Um die Motivation und gleichermaßen den Nutzen für Landwirte zu steigern, sollte die Dateneingabe noch einfacher und praktikabler gestaltet werden. Ein Ampelsystem, wie wir es vom Herdenmanagerprogramm kennen, könnte für viele Landwirte im Bereich Klauen hilfreich sein. Tiere, die verhältnismäßig oft erkranken, könnten als „rote“ Kategorie im Bereich Klauengesundheit eingestuft werden.

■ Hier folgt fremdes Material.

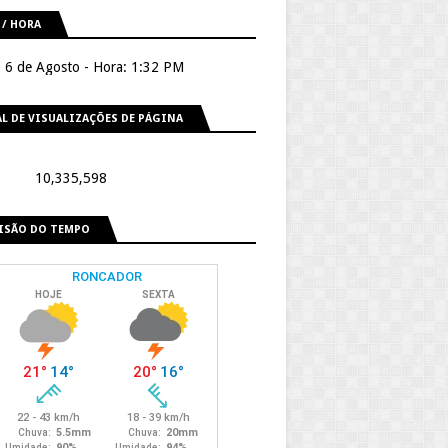
 / HORA
, 6 de Agosto - Hora: 1:32 PM
L DE VISUALIZAÇÕES DE PÁGINA
10,335,598
ISÃO DO TEMPO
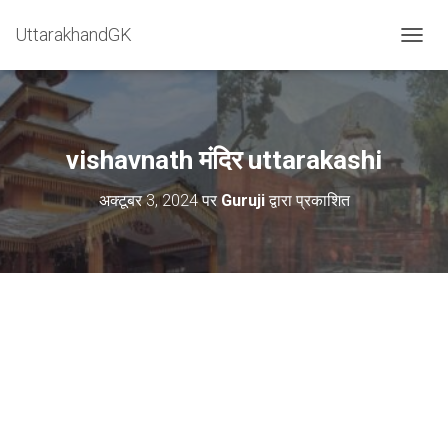
=
UttarakhandGK
टॉगल मेन
vishavnath मंदिर uttarakashi
अक्टूबर 3, 2024
पर
Guruji
द्वारा प्रकाशित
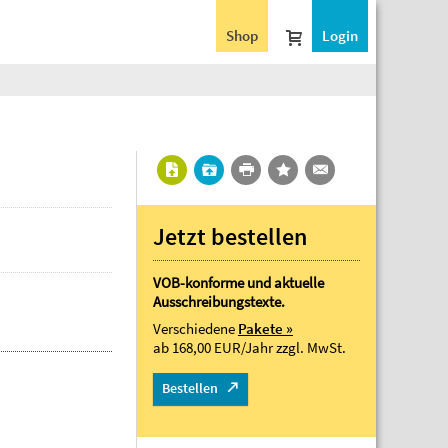
Shop
Login
Jetzt bestellen
VOB-konforme und aktuelle
Ausschreibungstexte.
Verschiedene
Pakete »
ab 168,00 EUR/Jahr
zzgl. MwSt.
Bestellen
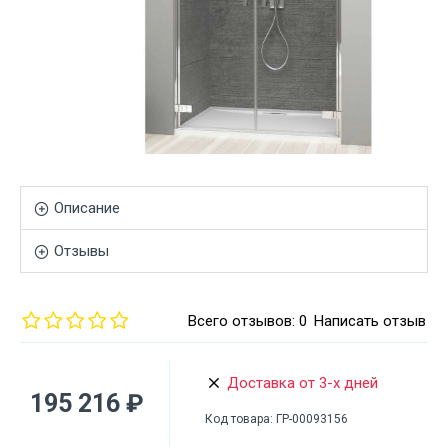
Описание
Отзывы
Всего отзывов: 0
Написать отзыв
Доставка от 3-х дней
195 216 ₽
Код товара:
ГР-00093156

Auch eine Nutzung der LKV-Rind App mit Mitbenutzernummer würde gerade Betrieben mit Fremdarbeitskräften die Eingabe der Gesundheitsdaten im Allgemeinen erleichtern. Für die Milchviehhalter wäre es auch hilfreich, wenn sie im LKV-Herdenmanager Listen über die zurückliegenden Klauenpflegetermine der Kühe inklusive Sortierfunktion erstellen könnten. Dies würde die Übersicht über die Herde verbessern und die Planung für anstehende Klauenpflegetermine erleichtern.

Welche Tipps zum Gesundheitsmanagement können Sie den Milchviehhaltern abschließend mit auf den Weg geben?

Versuchen Sie die Tiergesundheit stetig zu optimieren. Forcieren Sie kleine Dinge, die oft einen großen Schritt für Ihre Herde bedeuten. Verbinden Sie Datenanalyse mit Ihrem Können am Tier. Und bleiben Sie offen für Neues!

Liebe Frau Götz, herzlichen Dank für das interessante Interview!

Umsetzung durch den RDV

Die Umsetzung des Klauenmoduls erfolgte durch den Rinder Daten Verbund (RDV) auf Basis des fachlichen Inputs der RDV-Partner. Darüber hinaus sind Ergebnisse aus dem vom Bundesministerium für Ernährung und Landwirtschaft geförderten Projekt KLAUENfitnet eingeflossen. Der RDV ist ein Konsortium zum Zweck der gemeinsamen Entwicklung und Nutzung von Datenbank- und Anwendersoftware für Leistungsprüfung, Beratung, Herdenmanagement und Tierzucht. Neben dem LKV Bayern gehören der LKV Baden-Württemberg, die ZuchtData Österreich, der LKV Schleswig-Holstein sowie der LKV Nordrhein-Westfalen. Zu den Arbeitsschwerpunkten gehören Onlineanwendungen und Anwendungen für mobile Endgeräte, Datenvernetzung und Datenauswertung für Herden- und Betriebsmanagement. Darüber hinaus findet eine Zusammenarbeit mit nationalen und internationalen Zuchtorganisationen sowie die laufende Weiterentwicklung der Backend-Systeme statt.